Quando Tim Burton fu chiamato per portare al cinema il personaggio di Batman, lo scetticismo era decisamente alto: si trattava di affidare un blockbuster discretamente complesso in termini di costi, realizzazione ed attese ad un regista poco più che trentenne e con alle spalle due piccoli film e una manciata di cortometraggi, quando registi ben più esperti come Joe Dante, Guy Hamilton ed Ivan Reitman avevano già fallito nell’impresa. Aggiungiamoci poi che appena seduto in cabina di regia, Burton affidò il ruolo dell’uomo pipistrello al suo Beetlejuice, Michael Keaton (non certo il primo nome che potesse venire in mente per un ruolo simile), ed ecco che lo scetticismo dei fan si trasformò in vera paura. Una volta uscito, nell’estate del 1989, Batman si rivelò un trionfo di critica e botteghino, smentendo le brutte aspettative della partenza col lavoro di un cast eccezionale (il memorabile Jack Nicholson nei panni di Joker, lo stesso Keaton rivelatosi un ottimo Batman e un’affascinante Kim Basinger) ed un’estetica noir che fece scuola negli anni successivi, da Darkman di Sam Raimi a The Shadow di Russell Mulchay e The Mask di Chuck Russell.
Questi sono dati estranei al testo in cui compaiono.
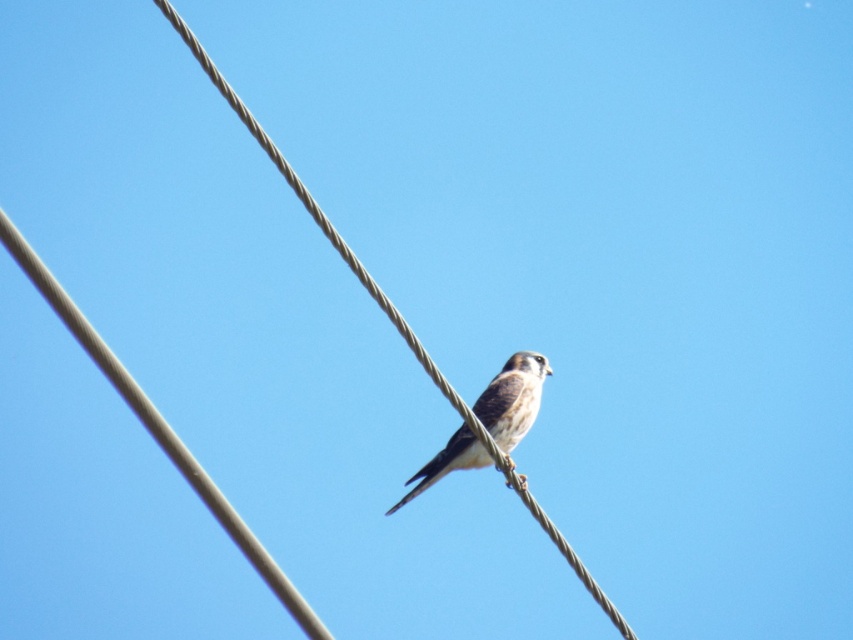 You are a birdwatcher observing a small falcon perched on a wire in the sky. You notice the gray wire at center and the brown speckled feathers at center. Which object is taller in the image?

The gray wire at center is much taller than the brown speckled feathers at center. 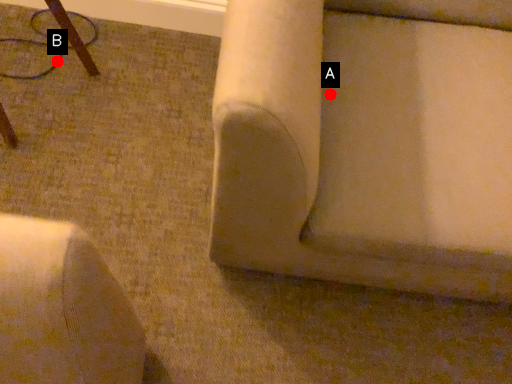 Question: Two points are circled on the image, labeled by A and B beside each circle. Which of the following is the farthest from the observer?

Choices:
 (A) A is further
 (B) B is further

Answer: (B) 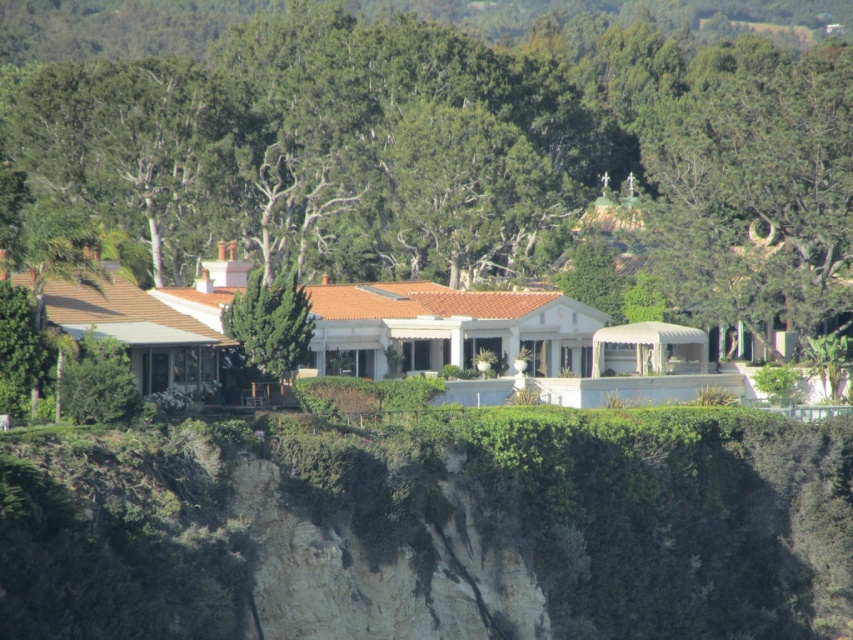 You are standing at the edge of the cliff near the house and want to place a small garden statue. The statue requires a flat area that is at least 0.5 meters wide. According to the coordinates provided, is the location at point (616, 513) suitable for placing the statue?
Esplose una vera e propria batmania, con un livello di merchandising mai visto prima, che colse impreparata la Warner Bros al punto di affidare a Burton la libertà (quasi) totale per il sequel. Stracciata la prima bozza di sceneggiatura (intitolata semplicemente “Batman 2” e scritta da Sam Hamm, sceneggiatore del primo film) Burton, che nel frattempo aveva portato a casa un altro film di enorme successo come Edward Mani di Forbice, iniziò a lavorare con lo sceneggiatore Daniel Waters ad un nuovo soggetto, questa volta molto più personale. Il regista di Burbank non ha mai fatto mistero del fatto di non aver mai trovato particolarmente interessante il personaggio di Batman, e difatti per il suo Batman Returns (uscito nell’estate 1992) decise di confinare il cavaliere oscuro in un ruolo di semplice comprimario all’interno di una fiaba nerissima ed espressionista, fatta di freaks e di maschere: un film d’autore prima ancora che un blockbuster, il cui impatto a dir poco shockante sul pubblico americano causò una serie di polemiche che portarono all’allontanamento di Burton dal franchise.

Ma veniamo al film.

Questo brano della colonna sonora di Danny Elfman si intitola Birth of a Penguin ed è semplicemente un capolavoro: dovendo scegliere un commento musicale adeguato per rappresentare al meglio l’oscurità, questo pezzo orchestrale dalle atmosfere gotiche sarebbe la scelta migliore in assoluto. Sono queste le note che accompagnano l’apertura del film, che comincia in maniera decisamente particolare: assistiamo alla nascita di Pinguino, il vero protagonista dela pellicola, un essere deforme e ripugnante alla vista che proprio per questo motivo viene abbandonato in maniera brutale dai suoi genitori, che lo gettano in una fogna senza particolari rimorsi. Un inizio potentissimo, estremamente burtoniano (potrebbe essere una delle filastrocche contenute in Morte maliconica del bambino ostrica, nel quale effettivamente appare anche un bambino pinguino), che mette subito in chiaro che il mood del film sarà completamente diverso dal precedente: questa volta Burton giocherà secondo le proprie regole, abbandonando il rigore logico in favore di un surrealismo spinto e di una narrazione volutamente sopra le righe. Il film ruota attorno ai quattro protagonisti

Pinguino (Danny DeVito)

Un character design memorabile (con look dichiaratamente ispirato a quello di Werner Strauss ne Il Gabinetto del Dottor Caligari) per quello che nei fumetti era sempre stato un villain tra i meno interessanti: Burton stravolge le origini, il carattere e le motivazioni di Oswald Chesterfield Cobblepot (vero nome di Pinguino) per trasformarlo in una versione estremamente malvagia dell’Elephant Man di David Lynch. Cresciuto tra le fogne di Gotham City ed un vecchio zoo abbandonato, allevato da un branco di pinguini (!) e da un gruppo di artisti circensi diventati criminali, Pinguino cova dentro di sè un grandissimo risentimento nei confronti della “brava gente di Gotham”, colpevole di averlo emarginato.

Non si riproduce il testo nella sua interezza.